Sejauh ini pihaknya telah menyelesaikan Laporan Akhir Hasil Pemeriksaan (LAHP) dan menyerahkannya kepada pimpinan ORI DIY. Laporan tersebut, kata dia, akan digunakan sebagai acuan oleh pimpinan untuk merumuskan rekomendasi. "Kita tinggal menunggu arahan dari pimpinan seperti apa," ujarnya.
Lebih lanjut, Joko mengatakan, pihaknya juga menemukan adanya indikasi kekerasan yang dilakukan oleh pihak kepolisian terhadap para terdakwa. Diduga polisi menggunakan cara-cara kekerasan.

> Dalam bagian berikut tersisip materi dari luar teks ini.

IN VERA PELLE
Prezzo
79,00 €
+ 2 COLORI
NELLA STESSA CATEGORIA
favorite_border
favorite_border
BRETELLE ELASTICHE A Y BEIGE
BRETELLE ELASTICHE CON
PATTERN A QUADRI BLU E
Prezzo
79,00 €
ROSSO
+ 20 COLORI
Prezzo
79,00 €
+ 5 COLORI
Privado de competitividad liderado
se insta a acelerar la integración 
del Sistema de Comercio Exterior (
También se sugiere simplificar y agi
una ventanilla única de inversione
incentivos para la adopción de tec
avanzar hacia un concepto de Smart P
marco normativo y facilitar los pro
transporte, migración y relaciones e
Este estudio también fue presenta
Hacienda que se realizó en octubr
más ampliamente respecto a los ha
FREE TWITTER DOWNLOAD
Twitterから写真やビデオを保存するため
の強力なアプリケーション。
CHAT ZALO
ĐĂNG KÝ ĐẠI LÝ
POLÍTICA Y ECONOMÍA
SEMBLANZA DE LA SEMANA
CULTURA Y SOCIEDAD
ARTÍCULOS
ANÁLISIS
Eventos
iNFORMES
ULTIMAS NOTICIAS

Selain itu, dia menyebut berdasarkan aduan dari kuasa hukum salah satu terdakwa FAS, diperoleh informasi bahwa dugaan maladministrasi yang dilakukan polisi juga ditemukan pada saat proses rekonstruksi.

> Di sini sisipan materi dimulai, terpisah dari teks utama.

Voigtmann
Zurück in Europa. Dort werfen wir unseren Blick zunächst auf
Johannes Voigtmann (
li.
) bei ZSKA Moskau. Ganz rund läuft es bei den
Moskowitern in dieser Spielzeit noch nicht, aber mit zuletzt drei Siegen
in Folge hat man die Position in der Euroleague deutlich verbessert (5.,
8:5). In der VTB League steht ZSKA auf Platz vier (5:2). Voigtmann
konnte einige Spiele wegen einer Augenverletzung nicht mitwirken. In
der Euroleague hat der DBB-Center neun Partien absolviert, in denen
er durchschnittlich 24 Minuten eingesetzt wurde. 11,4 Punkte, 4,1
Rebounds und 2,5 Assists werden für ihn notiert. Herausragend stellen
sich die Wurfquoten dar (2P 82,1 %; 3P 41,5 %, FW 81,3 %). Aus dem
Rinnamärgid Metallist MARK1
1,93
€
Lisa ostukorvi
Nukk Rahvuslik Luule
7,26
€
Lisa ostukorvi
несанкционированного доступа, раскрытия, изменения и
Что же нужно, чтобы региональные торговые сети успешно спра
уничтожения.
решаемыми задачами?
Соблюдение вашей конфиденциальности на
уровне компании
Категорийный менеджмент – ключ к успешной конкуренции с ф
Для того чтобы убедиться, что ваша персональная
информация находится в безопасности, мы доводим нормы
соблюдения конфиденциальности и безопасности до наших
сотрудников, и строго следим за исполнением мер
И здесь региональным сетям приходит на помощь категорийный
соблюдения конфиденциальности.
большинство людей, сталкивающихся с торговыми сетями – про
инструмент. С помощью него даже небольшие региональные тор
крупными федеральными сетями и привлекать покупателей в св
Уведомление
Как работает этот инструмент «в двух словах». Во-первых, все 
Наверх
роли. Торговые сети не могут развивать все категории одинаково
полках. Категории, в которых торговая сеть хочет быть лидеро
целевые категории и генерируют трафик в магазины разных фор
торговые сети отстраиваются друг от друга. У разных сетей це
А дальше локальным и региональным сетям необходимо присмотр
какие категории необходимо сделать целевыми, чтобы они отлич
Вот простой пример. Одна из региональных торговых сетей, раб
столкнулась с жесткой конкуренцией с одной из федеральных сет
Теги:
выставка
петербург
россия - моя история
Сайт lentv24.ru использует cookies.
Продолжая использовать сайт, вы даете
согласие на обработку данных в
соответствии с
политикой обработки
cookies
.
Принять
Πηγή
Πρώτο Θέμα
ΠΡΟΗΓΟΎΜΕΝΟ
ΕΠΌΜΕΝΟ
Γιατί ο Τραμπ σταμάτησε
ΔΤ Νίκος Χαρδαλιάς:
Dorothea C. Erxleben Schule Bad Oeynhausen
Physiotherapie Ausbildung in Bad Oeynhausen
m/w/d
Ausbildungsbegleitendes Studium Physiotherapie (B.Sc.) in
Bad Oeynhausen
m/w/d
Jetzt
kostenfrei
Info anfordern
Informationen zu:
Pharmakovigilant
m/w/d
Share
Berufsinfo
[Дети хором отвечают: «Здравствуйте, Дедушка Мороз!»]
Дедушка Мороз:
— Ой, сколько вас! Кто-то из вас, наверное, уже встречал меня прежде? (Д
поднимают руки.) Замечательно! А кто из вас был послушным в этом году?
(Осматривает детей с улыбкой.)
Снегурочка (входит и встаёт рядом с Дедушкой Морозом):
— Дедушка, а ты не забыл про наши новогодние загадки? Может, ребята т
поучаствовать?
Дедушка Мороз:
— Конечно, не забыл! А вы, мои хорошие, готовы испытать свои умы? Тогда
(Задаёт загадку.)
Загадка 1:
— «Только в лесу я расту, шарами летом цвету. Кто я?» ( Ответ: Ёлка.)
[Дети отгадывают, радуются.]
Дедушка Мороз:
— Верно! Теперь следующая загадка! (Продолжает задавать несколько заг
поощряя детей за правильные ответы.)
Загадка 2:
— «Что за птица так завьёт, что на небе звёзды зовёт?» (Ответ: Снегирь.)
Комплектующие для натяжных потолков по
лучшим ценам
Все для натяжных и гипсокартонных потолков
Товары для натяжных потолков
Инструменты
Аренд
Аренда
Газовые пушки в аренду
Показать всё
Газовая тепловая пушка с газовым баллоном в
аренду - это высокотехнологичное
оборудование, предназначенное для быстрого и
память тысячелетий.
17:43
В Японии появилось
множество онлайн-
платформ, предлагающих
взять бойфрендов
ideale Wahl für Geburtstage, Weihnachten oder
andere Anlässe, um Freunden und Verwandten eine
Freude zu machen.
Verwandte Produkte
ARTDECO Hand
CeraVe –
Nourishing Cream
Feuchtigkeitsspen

"Beberapa waktu lalu kami sudah meminta keterangan ke penyidik kepolisian mengenai proses penanganan yang sudah dilakukan oleh penyidik. Karena ada beberapa hal yang sudah disampaikan oleh kuasa hukum terdakwa terkait adanya dugaan kekerasan juga keluhan terkait hak pelayanan publik yang merasa tidak diakomodir terkait kunjungan besuk. Kemudian ketika terkait rekonstruksi dianggap tidak patut karena dari jadwal pemberitahuan ke kuasa hukum sampai pelaksanaan hanya jeda sehari," katanya.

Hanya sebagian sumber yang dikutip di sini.